Compute the number of lines in the following data that include the word "weighs", and output that number alone.

##### DATA FOR PROCESSING

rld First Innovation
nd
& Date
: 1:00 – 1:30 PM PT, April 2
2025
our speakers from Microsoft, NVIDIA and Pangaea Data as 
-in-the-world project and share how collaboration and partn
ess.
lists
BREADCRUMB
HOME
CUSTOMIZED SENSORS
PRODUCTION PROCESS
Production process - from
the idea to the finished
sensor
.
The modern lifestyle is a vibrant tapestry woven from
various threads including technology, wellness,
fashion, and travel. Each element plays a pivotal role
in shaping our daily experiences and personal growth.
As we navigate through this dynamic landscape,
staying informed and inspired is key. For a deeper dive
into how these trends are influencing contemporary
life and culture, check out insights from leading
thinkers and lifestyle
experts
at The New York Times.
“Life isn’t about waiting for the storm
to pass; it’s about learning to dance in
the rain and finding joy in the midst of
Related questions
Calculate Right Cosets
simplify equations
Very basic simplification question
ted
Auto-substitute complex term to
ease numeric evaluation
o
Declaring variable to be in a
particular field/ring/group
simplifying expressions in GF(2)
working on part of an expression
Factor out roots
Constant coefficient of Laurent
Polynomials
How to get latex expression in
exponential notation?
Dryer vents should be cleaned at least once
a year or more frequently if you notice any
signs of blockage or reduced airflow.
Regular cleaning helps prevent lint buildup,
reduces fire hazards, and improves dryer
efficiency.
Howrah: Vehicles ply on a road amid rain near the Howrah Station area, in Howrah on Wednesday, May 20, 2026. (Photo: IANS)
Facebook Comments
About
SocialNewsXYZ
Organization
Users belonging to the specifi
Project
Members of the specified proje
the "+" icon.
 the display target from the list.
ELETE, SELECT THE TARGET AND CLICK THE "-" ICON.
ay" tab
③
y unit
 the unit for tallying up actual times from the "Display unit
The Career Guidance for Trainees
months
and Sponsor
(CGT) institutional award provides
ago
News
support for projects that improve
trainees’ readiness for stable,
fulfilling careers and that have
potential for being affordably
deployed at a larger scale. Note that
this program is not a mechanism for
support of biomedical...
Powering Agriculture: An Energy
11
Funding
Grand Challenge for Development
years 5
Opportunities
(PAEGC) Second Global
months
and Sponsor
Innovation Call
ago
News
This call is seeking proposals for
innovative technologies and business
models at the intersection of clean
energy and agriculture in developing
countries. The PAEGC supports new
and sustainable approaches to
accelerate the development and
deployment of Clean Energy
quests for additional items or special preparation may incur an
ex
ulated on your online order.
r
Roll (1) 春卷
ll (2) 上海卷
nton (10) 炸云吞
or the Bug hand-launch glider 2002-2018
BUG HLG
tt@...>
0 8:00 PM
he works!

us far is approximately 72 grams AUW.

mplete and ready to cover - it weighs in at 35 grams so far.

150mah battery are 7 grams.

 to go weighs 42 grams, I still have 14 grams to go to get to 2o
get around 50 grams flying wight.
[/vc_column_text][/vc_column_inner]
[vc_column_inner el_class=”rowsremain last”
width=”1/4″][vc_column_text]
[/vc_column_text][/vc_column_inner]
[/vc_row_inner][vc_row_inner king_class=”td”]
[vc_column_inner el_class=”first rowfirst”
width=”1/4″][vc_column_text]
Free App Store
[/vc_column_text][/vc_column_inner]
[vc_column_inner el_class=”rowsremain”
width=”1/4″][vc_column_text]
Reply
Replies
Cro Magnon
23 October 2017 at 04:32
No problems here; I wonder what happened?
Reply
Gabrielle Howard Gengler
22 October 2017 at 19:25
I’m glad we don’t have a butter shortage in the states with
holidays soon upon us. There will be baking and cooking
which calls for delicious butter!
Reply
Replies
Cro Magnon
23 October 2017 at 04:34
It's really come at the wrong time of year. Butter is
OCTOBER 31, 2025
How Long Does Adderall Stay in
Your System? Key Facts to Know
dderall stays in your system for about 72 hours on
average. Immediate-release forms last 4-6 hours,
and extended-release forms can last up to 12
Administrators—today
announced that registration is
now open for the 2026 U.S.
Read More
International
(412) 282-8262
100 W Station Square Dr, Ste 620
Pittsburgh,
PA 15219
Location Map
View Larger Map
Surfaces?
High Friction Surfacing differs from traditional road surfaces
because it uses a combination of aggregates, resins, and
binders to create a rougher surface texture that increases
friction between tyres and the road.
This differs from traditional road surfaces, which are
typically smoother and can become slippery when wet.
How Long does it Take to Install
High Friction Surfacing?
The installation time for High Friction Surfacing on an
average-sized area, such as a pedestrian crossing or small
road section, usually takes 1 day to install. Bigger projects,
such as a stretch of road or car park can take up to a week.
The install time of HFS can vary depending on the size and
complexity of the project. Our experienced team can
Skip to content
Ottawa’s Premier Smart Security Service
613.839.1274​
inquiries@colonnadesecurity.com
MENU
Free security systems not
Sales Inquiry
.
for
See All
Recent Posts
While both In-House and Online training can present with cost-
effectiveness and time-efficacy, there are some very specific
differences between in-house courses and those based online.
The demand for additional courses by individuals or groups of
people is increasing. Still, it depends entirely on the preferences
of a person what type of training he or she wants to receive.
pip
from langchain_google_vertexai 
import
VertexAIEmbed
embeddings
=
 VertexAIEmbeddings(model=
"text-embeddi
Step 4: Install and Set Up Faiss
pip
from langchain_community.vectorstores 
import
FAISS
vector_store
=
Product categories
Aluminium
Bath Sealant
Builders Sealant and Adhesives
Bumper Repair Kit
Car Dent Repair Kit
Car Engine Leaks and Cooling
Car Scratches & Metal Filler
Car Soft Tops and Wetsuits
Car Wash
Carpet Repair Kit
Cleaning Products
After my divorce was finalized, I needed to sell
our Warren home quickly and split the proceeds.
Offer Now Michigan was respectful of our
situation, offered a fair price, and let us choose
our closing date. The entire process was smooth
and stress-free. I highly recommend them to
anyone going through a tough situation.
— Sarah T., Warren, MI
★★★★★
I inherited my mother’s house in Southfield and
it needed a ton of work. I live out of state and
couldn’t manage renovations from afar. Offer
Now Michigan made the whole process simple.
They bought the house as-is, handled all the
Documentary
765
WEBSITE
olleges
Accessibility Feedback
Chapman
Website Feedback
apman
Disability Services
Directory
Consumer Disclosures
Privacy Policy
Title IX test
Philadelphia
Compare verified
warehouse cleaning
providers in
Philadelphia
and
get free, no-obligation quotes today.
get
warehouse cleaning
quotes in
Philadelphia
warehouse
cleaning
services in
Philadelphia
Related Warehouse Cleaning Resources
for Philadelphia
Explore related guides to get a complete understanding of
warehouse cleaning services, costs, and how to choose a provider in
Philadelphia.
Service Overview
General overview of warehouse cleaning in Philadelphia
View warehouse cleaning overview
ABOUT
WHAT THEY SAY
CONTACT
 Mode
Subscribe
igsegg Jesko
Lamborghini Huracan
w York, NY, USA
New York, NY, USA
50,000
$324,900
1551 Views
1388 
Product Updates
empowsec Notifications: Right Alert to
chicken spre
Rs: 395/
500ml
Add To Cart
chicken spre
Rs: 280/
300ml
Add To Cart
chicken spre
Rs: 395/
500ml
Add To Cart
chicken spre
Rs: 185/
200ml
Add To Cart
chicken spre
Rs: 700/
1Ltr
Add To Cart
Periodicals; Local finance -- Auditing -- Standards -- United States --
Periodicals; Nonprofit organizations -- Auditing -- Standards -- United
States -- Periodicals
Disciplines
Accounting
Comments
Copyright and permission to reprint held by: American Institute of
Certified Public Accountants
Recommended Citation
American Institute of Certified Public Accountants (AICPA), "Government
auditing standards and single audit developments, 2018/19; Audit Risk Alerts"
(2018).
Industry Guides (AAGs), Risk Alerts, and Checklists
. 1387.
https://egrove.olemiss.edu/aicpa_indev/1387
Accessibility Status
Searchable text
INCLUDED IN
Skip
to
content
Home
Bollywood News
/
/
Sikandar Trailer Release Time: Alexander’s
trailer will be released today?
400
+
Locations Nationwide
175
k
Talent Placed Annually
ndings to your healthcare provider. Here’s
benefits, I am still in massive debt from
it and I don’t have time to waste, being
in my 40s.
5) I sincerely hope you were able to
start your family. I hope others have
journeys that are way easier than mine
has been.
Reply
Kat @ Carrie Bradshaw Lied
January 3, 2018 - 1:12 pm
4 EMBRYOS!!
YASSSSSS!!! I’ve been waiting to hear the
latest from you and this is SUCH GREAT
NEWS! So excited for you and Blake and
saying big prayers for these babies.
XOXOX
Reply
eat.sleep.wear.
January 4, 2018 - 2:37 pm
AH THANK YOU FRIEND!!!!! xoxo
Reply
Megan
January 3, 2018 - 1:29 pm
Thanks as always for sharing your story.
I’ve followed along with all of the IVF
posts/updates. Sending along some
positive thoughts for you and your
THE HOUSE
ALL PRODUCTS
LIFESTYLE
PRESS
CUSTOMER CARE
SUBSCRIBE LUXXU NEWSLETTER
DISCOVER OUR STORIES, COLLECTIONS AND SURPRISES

##########

• ANSWER TO THE PROBLEM
2